STDs continue to disproportionately affect adolescents, young adults, and men who have sex with men (MSM), including racial and ethnic minorities among these populations. In Ohio, the most at-risk population for GC and CT continues to be African American females between the ages of 15-24. African Americans had a GC rate 12 times higher and a CT rate seven times higher than Whites in 2017. Adolescents and young adults between the ages of 15-24 accounted for 63% of all GC and CT cases in 2017. In Ohio’s three largest high-morbidity areas (HMAs), Cuyahoga, Franklin, and Hamilton Counties, 74.2% of the male P&S cases are MSM and 43.7% are also HIV positive. Having anonymous sex partners is an increasing issue in Ohio. In 2017, 53.3% of P&S syphilis cases reported having sex with an anonymous partner.
The purpose of the STD PCHD NOFO is to prevent and control three major STDs: chlamydia, gonorrhea, and syphilis. The NOFO supports strategies and activities to: eliminate congenital syphilis; prevent antibiotic resistant gonorrhea; reduce primary and secondary syphilis; prevent STD-related pelvic inflammatory disease, ectopic pregnancy, and infertility; address STD-related outbreaks; and reduce STD-related health disparities. Ohio aims to strengthen STD prevention activities to achieve stated outcomes by utilizing the strategies outlined in the application.
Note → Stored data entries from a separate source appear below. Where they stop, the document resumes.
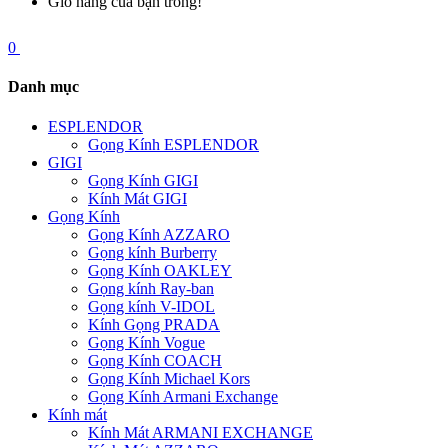
Giỏ hàng của bạn trống!
0
Danh mục
ESPLENDOR
Gọng Kính ESPLENDOR
GIGI
Gọng Kính GIGI
Kính Mát GIGI
Gọng Kính
Gọng Kính AZZARO
Gọng kính Burberry
Gọng Kính OAKLEY
Gọng kính Ray-ban
Gọng kính V-IDOL
Kính Gọng PRADA
Gọng Kính Vogue
Gọng Kính COACH
Gọng Kính Michael Kors
Gọng Kính Armani Exchange
Kính mát
Kính Mát ARMANI EXCHANGE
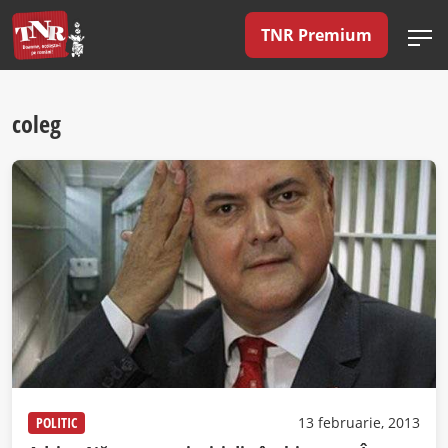
TNR Premium
coleg
POLITIC
13 februarie, 2013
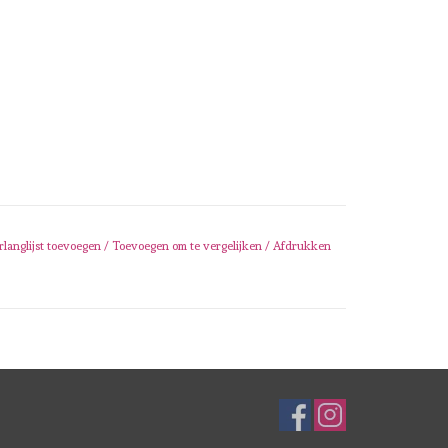
rlanglijst toevoegen
/
Toevoegen om te vergelijken
/
Afdrukken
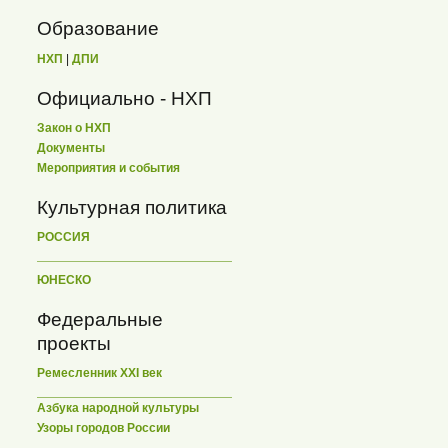
Образование
НХП
|
ДПИ
Официально - НХП
Закон о НХП
Документы
Мероприятия и события
Культурная политика
РОССИЯ
ЮНЕСКО
Федеральные
проекты
Ремесленник XXI век
Азбука народной культуры
Узоры городов России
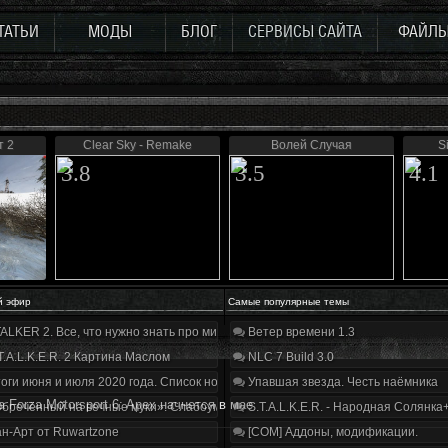
ТАТЬИ
МОДЫ
БЛОГ
СЕРВИСЫ САЙТА
ФАЙЛ
т 2
Clear Sky - Remake
Волей Случая
S
3.8
3.5
4.1
й эфир
Самые популярные темы
ALKER 2. Все, что нужно знать про мир, геймплей и сюжет | Разбор трейлера
Ветер времени 1.3
T.A.L.K.E.R. 2 Картина Маслом
NLC 7 Build 3.0
оги июня и июля 2020 года. Список нововведений
Упавшая звезда. Честь наёмника
а Forza Motorsport 6: Apex начнется в мае
бречённый на вечные муки». Слабоумие и отвага
S.T.A.L.K.E.R. - Народная Солянка
н-Арт от Ruwartzone
[COM] Аддоны, модификации.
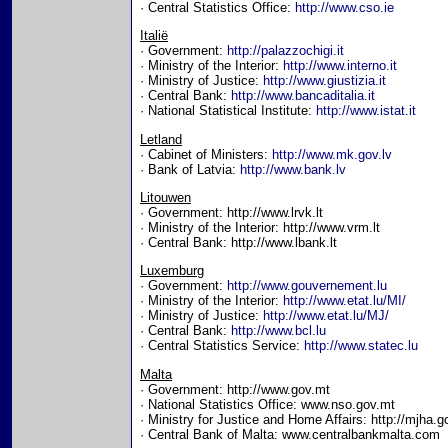
· Central Statistics Office:
http://www.cso.ie
Italië
· Government:
http://palazzochigi.it
· Ministry of the Interior:
http://www.interno.it
· Ministry of Justice:
http://www.giustizia.it
· Central Bank:
http://www.bancaditalia.it
· National Statistical Institute:
http://www.istat.it
Letland
· Cabinet of Ministers:
http://www.mk.gov.lv
· Bank of Latvia:
http://www.bank.lv
Litouwen
· Government: http://www.lrvk.lt
· Ministry of the Interior: http://www.vrm.lt
· Central Bank: http://www.lbank.lt
Luxemburg
· Government:
http://www.gouvernement.lu
· Ministry of the Interior:
http://www.etat.lu/MI/
· Ministry of Justice:
http://www.etat.lu/MJ/
· Central Bank:
http://www.bcl.lu
· Central Statistics Service:
http://www.statec.lu
Malta
· Government: http://www.gov.mt
· National Statistics Office: www.nso.gov.mt
· Ministry for Justice and Home Affairs: http://mjha.
· Central Bank of Malta: www.centralbankmalta.com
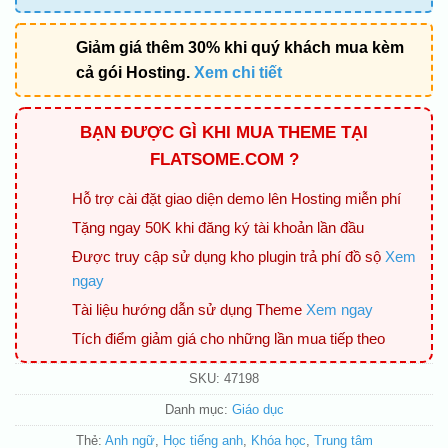
Giảm giá thêm 30% khi quý khách mua kèm
cả gói Hosting.
Xem chi tiết
BẠN ĐƯỢC GÌ KHI MUA THEME TẠI
FLATSOME.COM ?
Hỗ trợ cài đặt giao diện demo lên Hosting miễn phí
Tặng ngay 50K khi đăng ký tài khoản lần đầu
Được truy cập sử dụng kho plugin trả phí đồ sộ
Xem
ngay
Tài liệu hướng dẫn sử dụng Theme
Xem ngay
Tích điểm giảm giá cho những lần mua tiếp theo
SKU:
47198
Danh mục:
Giáo dục
Thẻ:
Anh ngữ
,
Học tiếng anh
,
Khóa học
,
Trung tâm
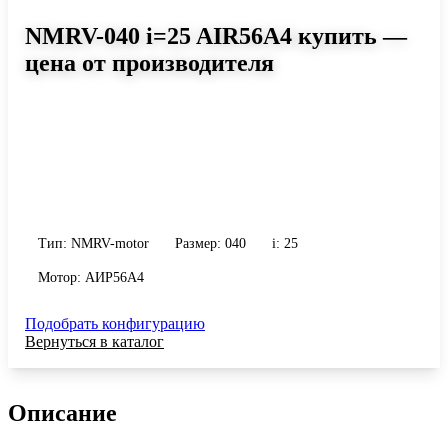
NMRV-040 i=25 AIR56A4 купить —
цена от производителя
Размер 040, передаточное число 25
Червячный мотор-редуктор NMRV-040 i=25 AIR56A4: момент до
51 Н·м, передаточное число 25, масса 2.3 кг. Сравните
исполнения и уточните конфигурацию по габариту и
присоединению.
Тип: NMRV-motor
Размер: 040
i: 25
Мотор: АИР56A4
Подобрать конфигурацию
Вернуться в каталог
Описание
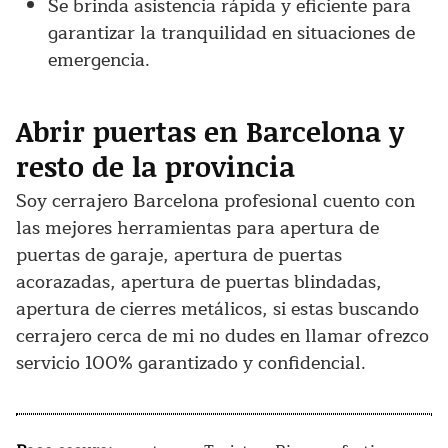
Se brinda asistencia rápida y eficiente para
garantizar la tranquilidad en situaciones de
emergencia.
Abrir puertas en Barcelona y
resto de la provincia
Soy cerrajero Barcelona profesional cuento con
las mejores herramientas para apertura de
puertas de garaje, apertura de puertas
acorazadas, apertura de puertas blindadas,
apertura de cierres metálicos, si estas buscando
cerrajero cerca de mi no dudes en llamar ofrezco
servicio 100% garantizado y confidencial.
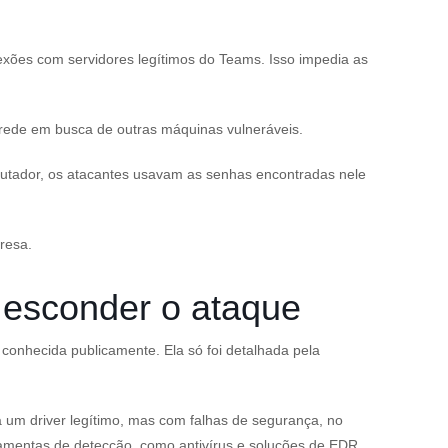
exões com servidores legítimos do Teams. Isso impedia as
rede em busca de outras máquinas vulneráveis.
utador, os atacantes usavam as senhas encontradas nele
resa.
 esconder o ataque
onhecida publicamente. Ela só foi detalhada pela
a um driver legítimo, mas com falhas de segurança, no
erramentas de detecção, como antivírus e soluções de EDR.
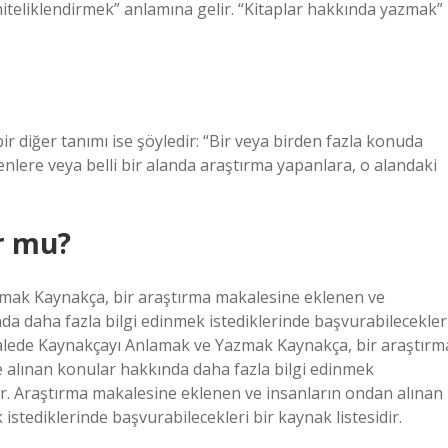
niteliklendirmek” anlamına gelir. “Kitaplar hakkında yazmak”
 bir diğer tanımı ise şöyledir: “Bir veya birden fazla konuda
yenlere veya belli bir alanda araştırma yapanlara, o alandaki
r mu?
ak Kaynakça, bir araştırma makalesine eklenen ve
a daha fazla bilgi edinmek istediklerinde başvurabilecekler
kalede Kaynakçayı Anlamak ve Yazmak Kaynakça, bir araştırm
 alınan konular hakkında daha fazla bilgi edinmek
dir. Araştırma makalesine eklenen ve insanların ondan alınan
istediklerinde başvurabilecekleri bir kaynak listesidir.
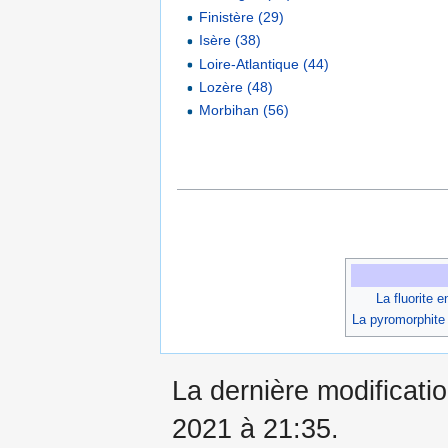
Finistère (29)
Isère (38)
Loire-Atlantique (44)
Lozère (48)
Morbihan (56)
La fluorite 
La pyromorphite
La dernière modificati
2021 à 21:35.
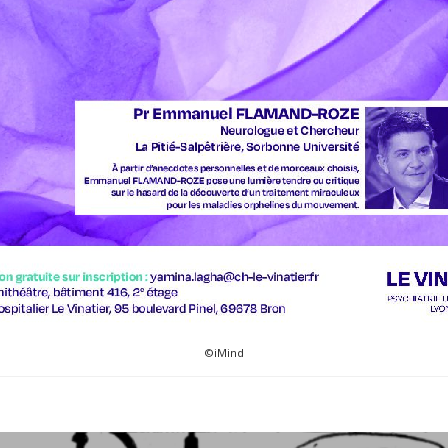
©iMind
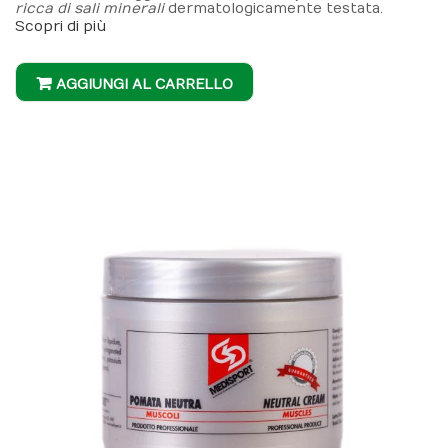
ricca di sali minerali
dermatologicamente testata.
Scopri di più
AGGIUNGI AL CARRELLO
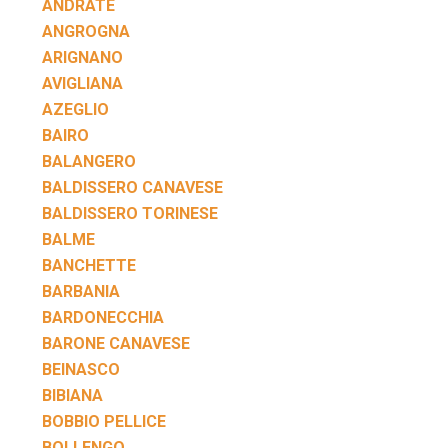
ANDRATE
ANGROGNA
ARIGNANO
AVIGLIANA
AZEGLIO
BAIRO
BALANGERO
BALDISSERO CANAVESE
BALDISSERO TORINESE
BALME
BANCHETTE
BARBANIA
BARDONECCHIA
BARONE CANAVESE
BEINASCO
BIBIANA
BOBBIO PELLICE
BOLLENGO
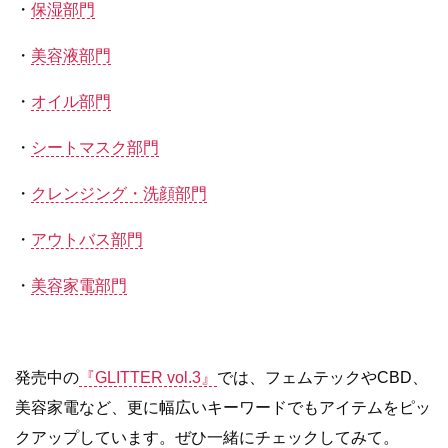
・
保湿部門
・
美容液部門
・
オイル部門
・
シートマスク部門
・
クレンジング・洗顔部門
・
アウトバス部門
・
美容家電部門
発売中の
『GLITTER vol.3』
では、フェムテックやCBD、
美容家電など、更に幅広いキーワードでもアイテムをピッ
クアップしています。ぜひ一緒にチェックしてみて。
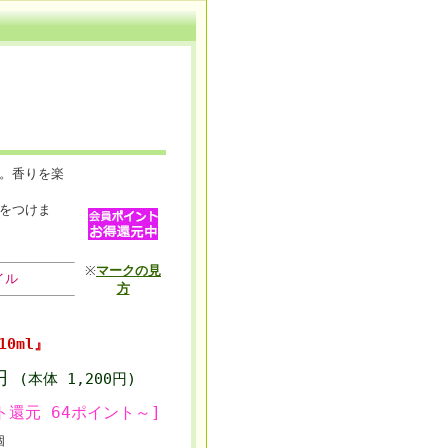
。香りを楽
をつけま
※
マークの見
イル
方
0ml』
6円
(本体 1,200円)
ト還元 64ポイント～]
個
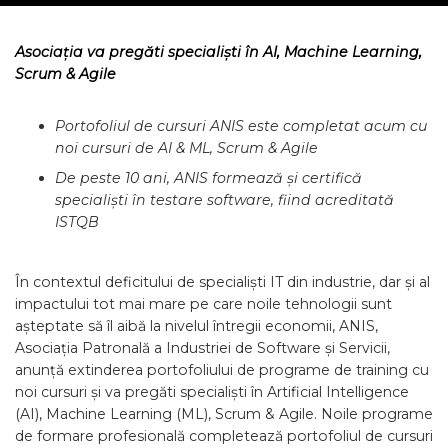
Asociația va pregăti specialiști în AI, Machine Learning,
Scrum & Agile
Portofoliul de cursuri ANIS este completat acum cu
noi cursuri de AI & ML, Scrum & Agile
De peste 10 ani, ANIS formează și certifică
specialiști în testare software, fiind acreditată
ISTQB
În contextul deficitului de specialiști IT din industrie, dar și al
impactului tot mai mare pe care noile tehnologii sunt
așteptate să îl aibă la nivelul întregii economii, ANIS,
Asociația Patronală a Industriei de Software și Servicii,
anunță extinderea portofoliului de programe de training cu
noi cursuri și va pregăti specialiști în Artificial Intelligence
(AI), Machine Learning (ML), Scrum & Agile. Noile programe
de formare profesională completează portofoliul de cursuri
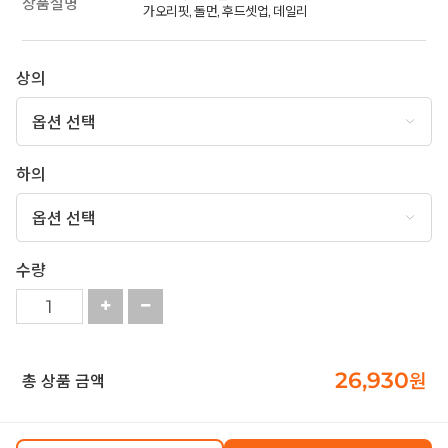
상품설명
가오리핏, 돌먼, 후드셋업, 데일리
상의
하의
수량
26,930
원
총 상품 금액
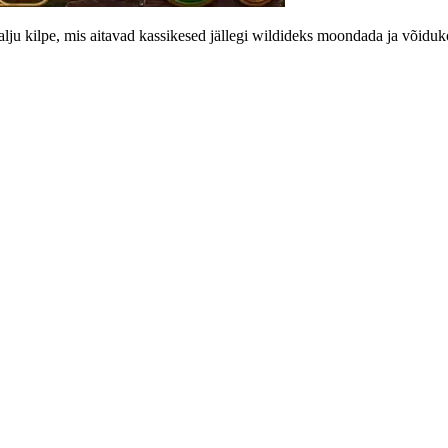
ju kilpe, mis aitavad kassikesed jällegi wildideks moondada ja võiduk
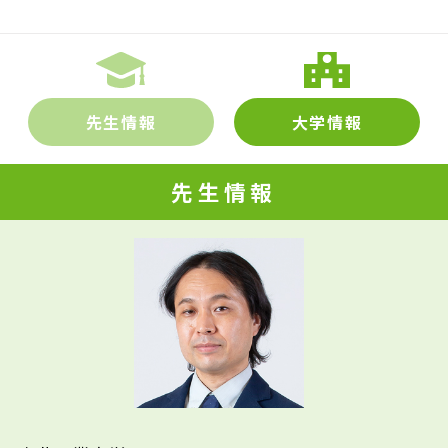
先生情報
大学情報
先生情報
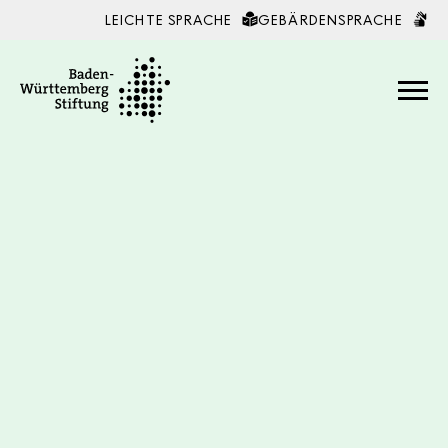
LEICHTE SPRACHE
GEBÄRDENSPRACHE
Zum Inhalt springen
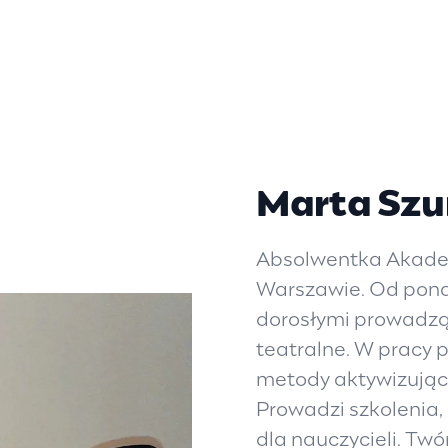
Marta Szu
Absolwentka Akadem
Warszawie. Od ponad
dorosłymi prowadząc
teatralne. W pracy 
metody aktywizujące
Prowadzi szkolenia,
dla nauczycieli. Twó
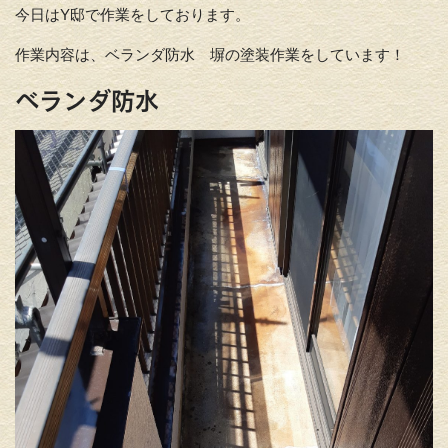
今日はY邸で作業をしております。
作業内容は、ベランダ防水 塀の塗装作業をしています！
ベランダ防水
Utilizing the strategies described throughout the application, Ohio will promote more targeted screenings and treatment per CDC recommendations, and improve services for STD clients and their partners by reinforcing partner services, providing expedited partner therapy, monitoring linkage to care, and reducing re-infection. Ohio will also focus efforts on increasing community and provider knowledge of STD-related treatment, prevention, epidemiology and establishing effective policies. By the end of the project period, Ohio will achieve the long-term outcomes of reduced incidence of STDs, improve integration of STD and HIV prevention into clinical care, increase access to care, and reduce threats of emerging antibiotic resistant GC and congenital syphilis.